**Brief:** Reproduce, from the lines below, exactly the stretch that begins at the line containing "Learn more (86, 422)" and ends at the line containing "Contact Us (57, 2526)", both included.

================================

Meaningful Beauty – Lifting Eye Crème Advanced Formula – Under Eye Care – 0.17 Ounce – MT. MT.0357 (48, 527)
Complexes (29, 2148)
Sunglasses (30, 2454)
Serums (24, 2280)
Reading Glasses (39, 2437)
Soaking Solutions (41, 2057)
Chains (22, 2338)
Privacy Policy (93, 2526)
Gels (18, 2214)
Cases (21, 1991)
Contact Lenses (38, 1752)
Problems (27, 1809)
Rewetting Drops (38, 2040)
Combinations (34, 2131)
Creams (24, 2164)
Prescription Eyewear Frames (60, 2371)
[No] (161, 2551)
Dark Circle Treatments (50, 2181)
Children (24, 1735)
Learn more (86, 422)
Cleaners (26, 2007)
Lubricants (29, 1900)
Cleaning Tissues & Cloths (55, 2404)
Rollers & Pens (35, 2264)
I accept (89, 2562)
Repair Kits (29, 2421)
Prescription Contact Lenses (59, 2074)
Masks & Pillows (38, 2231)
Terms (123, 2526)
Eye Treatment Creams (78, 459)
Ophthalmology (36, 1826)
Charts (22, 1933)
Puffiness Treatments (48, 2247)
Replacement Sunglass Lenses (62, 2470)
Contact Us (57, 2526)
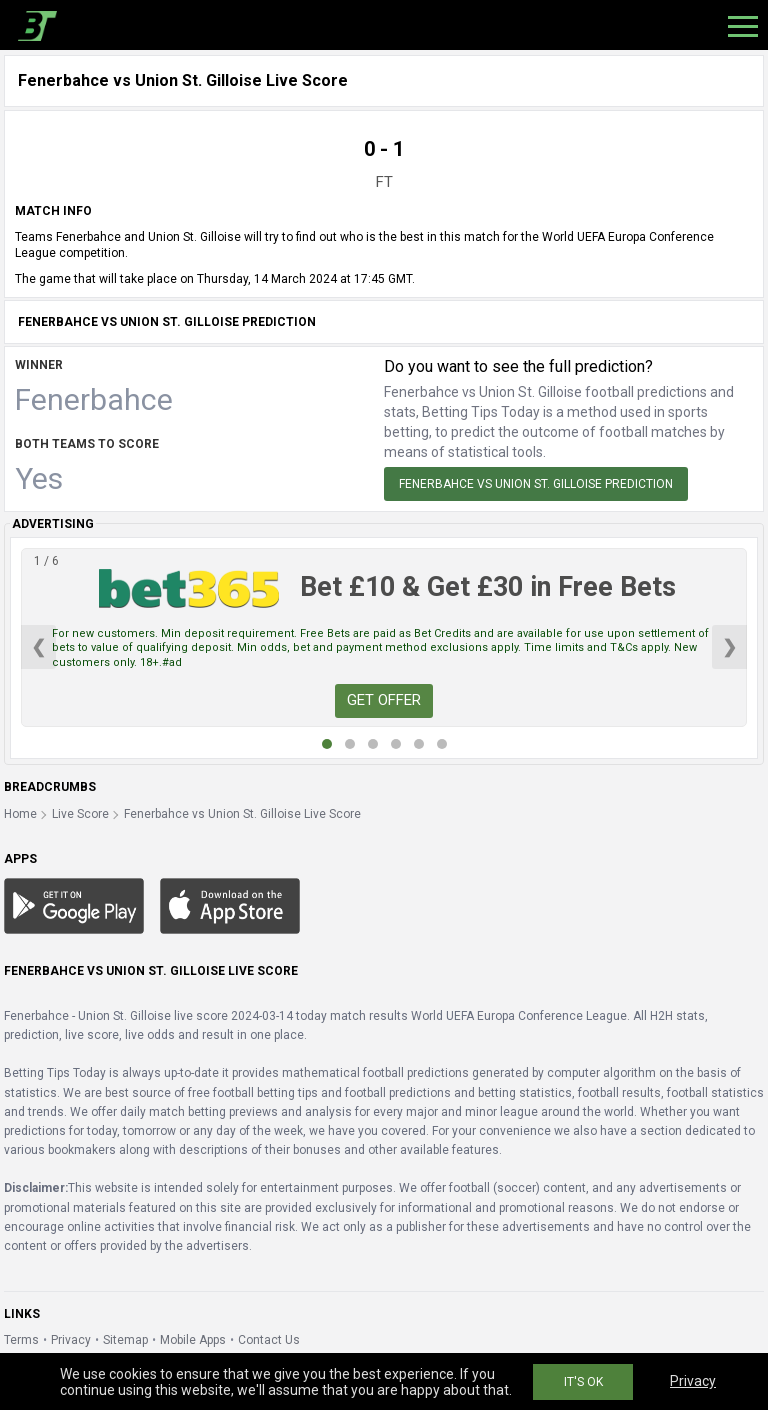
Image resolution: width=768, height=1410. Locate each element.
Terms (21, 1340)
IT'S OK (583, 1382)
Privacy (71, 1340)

================================

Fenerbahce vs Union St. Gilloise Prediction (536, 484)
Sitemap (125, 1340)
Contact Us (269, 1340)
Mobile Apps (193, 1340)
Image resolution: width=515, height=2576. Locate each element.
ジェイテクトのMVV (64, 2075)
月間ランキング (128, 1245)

================================

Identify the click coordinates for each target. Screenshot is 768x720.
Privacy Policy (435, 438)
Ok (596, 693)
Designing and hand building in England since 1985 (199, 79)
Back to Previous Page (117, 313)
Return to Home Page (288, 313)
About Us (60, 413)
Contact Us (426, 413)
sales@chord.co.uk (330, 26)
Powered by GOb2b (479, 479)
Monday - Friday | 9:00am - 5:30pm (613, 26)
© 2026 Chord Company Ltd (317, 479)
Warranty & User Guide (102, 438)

================================

**Written reply:**
Learn more (86, 422)
Cleaners (26, 2007)
Lubricants (29, 1900)
Cleaning Tissues & Cloths (55, 2404)
Rollers & Pens (35, 2264)
I accept (89, 2562)
Repair Kits (29, 2421)
Prescription Contact Lenses (59, 2074)
Masks & Pillows (38, 2231)
Terms (123, 2526)
Eye Treatment Creams (78, 459)
Ophthalmology (36, 1826)
Charts (22, 1933)
Puffiness Treatments (48, 2247)
Replacement Sunglass Lenses (62, 2470)
Contact Us (57, 2526)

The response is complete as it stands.